• **Exercise details**
What this exercise needs is every entry restated as written, with no pictures.

Stored dataset items:
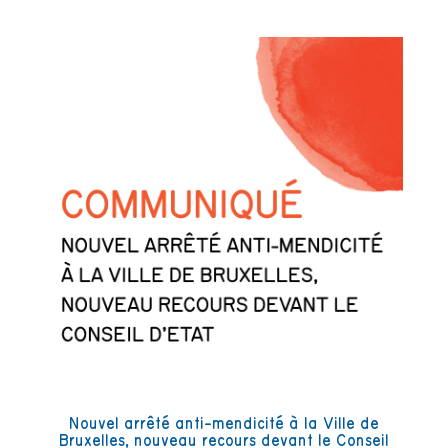
Nouvel arrêté anti-mendicité à la Ville de
Bruxelles, nouveau recours devant le Conseil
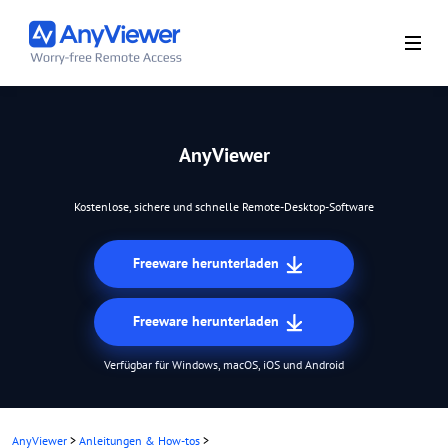
AnyViewer
Kostenlose, sichere und schnelle Remote-Desktop-Software
Freeware herunterladen
Freeware herunterladen
Verfügbar für Windows, macOS, iOS und Android
AnyViewer
>
Anleitungen & How-tos
>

• **Task output**
Nouvel arrêté anti-mendicité à la Ville de
Bruxelles, nouveau recours devant le Conseil
AnyViewer
Kostenlose, sichere und schnelle Remote-Desktop-Software
Freeware herunterladen
Freeware herunterladen
Verfügbar für Windows, macOS, iOS und Android
AnyViewer
>
Anleitungen & How-tos
>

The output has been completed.